Stored data entries
^^^^^^^^^^^^^^^^
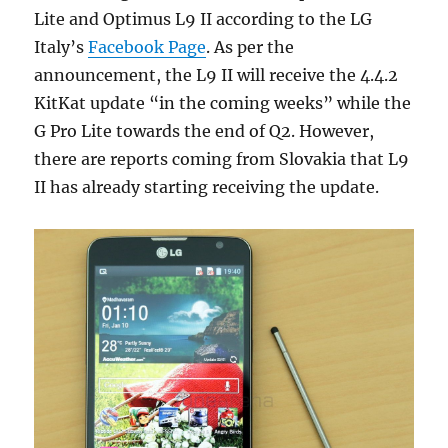
Lite and Optimus L9 II according to the LG
Italy’s
Facebook Page
. As per the
announcement, the L9 II will receive the 4.4.2
KitKat update “in the coming weeks” while the
G Pro Lite towards the end of Q2. However,
there are reports coming from Slovakia that L9
II has already starting receiving the update.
^^^^^^^^^^^^^^^^
§ Exercise objective:
Please show, exactly as written, every line above that contains the word "update".

§ Output for this exercise:
KitKat update “in the coming weeks” while the
II has already starting receiving the update.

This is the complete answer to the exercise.